■ RECORDS SHOWN

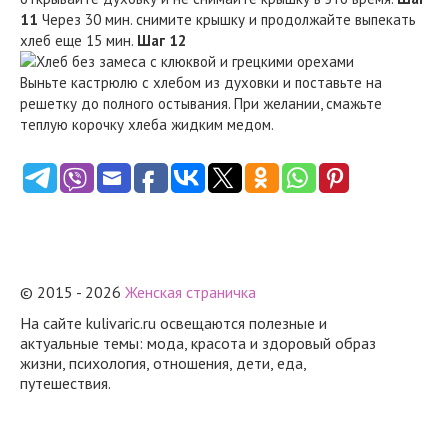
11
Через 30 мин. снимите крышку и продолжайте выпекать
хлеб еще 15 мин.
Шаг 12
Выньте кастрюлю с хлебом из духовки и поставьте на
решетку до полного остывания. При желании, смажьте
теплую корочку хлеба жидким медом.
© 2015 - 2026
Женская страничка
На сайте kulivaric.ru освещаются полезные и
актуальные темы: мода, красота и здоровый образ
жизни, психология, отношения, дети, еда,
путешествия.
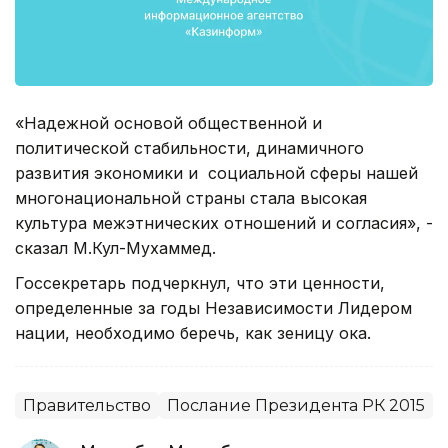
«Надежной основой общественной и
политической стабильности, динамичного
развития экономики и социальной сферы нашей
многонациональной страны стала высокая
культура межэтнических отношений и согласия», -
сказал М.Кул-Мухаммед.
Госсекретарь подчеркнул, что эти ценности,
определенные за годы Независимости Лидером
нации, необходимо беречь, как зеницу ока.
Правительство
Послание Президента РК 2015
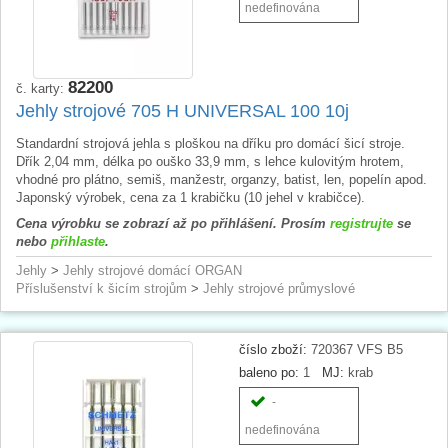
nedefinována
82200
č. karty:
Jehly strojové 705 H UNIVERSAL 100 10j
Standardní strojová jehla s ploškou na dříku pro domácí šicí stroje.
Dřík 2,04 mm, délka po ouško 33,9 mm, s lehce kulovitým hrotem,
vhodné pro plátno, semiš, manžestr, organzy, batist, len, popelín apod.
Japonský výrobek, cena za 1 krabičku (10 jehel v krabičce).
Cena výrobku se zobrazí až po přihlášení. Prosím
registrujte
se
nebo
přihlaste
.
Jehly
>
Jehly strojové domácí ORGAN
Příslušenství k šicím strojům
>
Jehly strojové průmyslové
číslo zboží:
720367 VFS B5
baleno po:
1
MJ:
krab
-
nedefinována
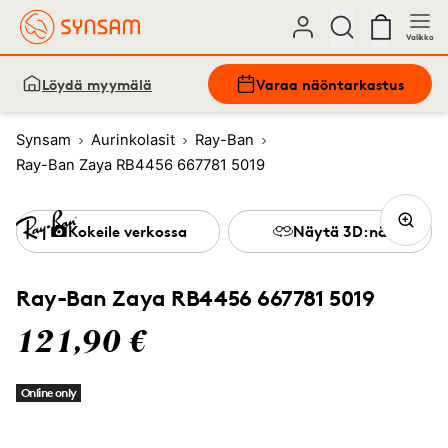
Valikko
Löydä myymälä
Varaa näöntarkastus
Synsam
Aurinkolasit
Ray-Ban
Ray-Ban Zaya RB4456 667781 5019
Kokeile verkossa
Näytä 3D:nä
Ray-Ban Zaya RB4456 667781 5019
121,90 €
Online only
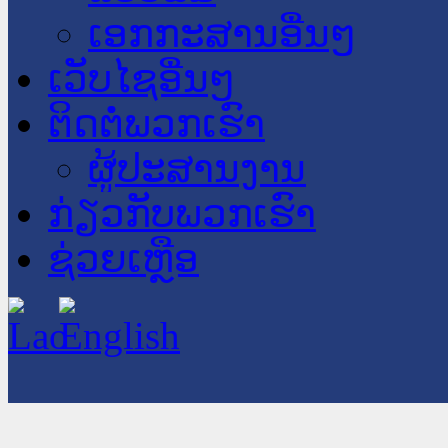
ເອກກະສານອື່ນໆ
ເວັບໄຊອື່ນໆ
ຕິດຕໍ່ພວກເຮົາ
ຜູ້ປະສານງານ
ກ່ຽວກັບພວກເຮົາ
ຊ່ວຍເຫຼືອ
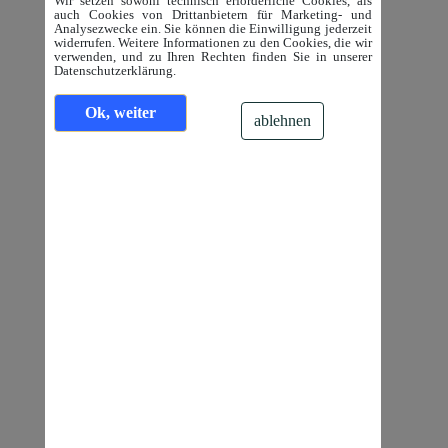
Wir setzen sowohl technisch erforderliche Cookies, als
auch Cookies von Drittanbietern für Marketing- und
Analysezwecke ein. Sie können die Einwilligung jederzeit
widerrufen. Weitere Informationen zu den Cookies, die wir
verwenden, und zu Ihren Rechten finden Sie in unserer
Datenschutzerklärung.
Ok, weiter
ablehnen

---

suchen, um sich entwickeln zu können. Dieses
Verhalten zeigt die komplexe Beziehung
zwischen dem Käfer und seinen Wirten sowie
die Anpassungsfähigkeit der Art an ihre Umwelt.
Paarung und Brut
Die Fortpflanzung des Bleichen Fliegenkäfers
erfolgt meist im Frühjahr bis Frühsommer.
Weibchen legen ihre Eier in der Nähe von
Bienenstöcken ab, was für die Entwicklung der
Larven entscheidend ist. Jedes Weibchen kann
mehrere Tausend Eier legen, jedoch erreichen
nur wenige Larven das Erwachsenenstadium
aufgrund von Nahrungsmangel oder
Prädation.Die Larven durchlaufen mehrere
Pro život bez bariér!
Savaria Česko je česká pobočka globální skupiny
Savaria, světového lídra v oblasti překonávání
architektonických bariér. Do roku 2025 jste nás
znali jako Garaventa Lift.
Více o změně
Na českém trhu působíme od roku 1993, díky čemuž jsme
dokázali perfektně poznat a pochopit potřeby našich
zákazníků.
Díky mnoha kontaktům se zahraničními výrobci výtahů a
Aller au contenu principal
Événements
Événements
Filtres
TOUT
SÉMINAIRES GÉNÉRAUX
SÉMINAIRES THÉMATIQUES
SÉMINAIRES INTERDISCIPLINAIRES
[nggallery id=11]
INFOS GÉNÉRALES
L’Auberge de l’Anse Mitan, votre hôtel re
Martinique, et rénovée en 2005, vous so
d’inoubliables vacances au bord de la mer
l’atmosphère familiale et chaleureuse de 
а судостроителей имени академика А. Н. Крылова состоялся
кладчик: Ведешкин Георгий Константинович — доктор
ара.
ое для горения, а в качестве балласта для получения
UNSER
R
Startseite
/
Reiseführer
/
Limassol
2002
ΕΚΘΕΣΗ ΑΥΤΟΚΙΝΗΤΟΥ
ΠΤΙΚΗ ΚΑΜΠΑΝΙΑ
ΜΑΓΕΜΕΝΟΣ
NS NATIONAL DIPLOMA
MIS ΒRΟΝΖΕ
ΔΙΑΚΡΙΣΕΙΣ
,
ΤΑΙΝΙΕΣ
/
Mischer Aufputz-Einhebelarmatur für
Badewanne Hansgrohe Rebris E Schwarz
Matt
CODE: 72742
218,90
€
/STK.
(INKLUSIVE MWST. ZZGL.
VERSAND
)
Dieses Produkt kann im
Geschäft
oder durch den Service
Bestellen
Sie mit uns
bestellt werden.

■ TASK BRIEF
Return all lines in the data that include the word "legen".

■ SOLUTION TO THIS PROBLEM
Weibchen legen ihre Eier in der Nähe von
mehrere Tausend Eier legen, jedoch erreichen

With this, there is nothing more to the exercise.